Start of Block

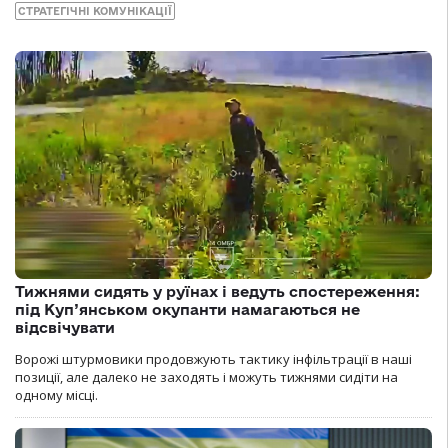
СТРАТЕГІЧНІ КОМУНІКАЦІЇ
Тижнями сидять у руїнах і ведуть спостереження:
під Куп’янськом окупанти намагаються не
відсвічувати
Ворожі штурмовики продовжують тактику інфільтрації в наші
позиції, але далеко не заходять і можуть тижнями сидіти на
одному місці.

End of Block

WORK TO COMPLETE: Repeat the listing exactly, pictures excluded.

EXERCISE RESPONSE:
СТРАТЕГІЧНІ КОМУНІКАЦІЇ
Тижнями сидять у руїнах і ведуть спостереження:
під Куп’янськом окупанти намагаються не
відсвічувати
Ворожі штурмовики продовжують тактику інфільтрації в наші
позиції, але далеко не заходять і можуть тижнями сидіти на
одному місці.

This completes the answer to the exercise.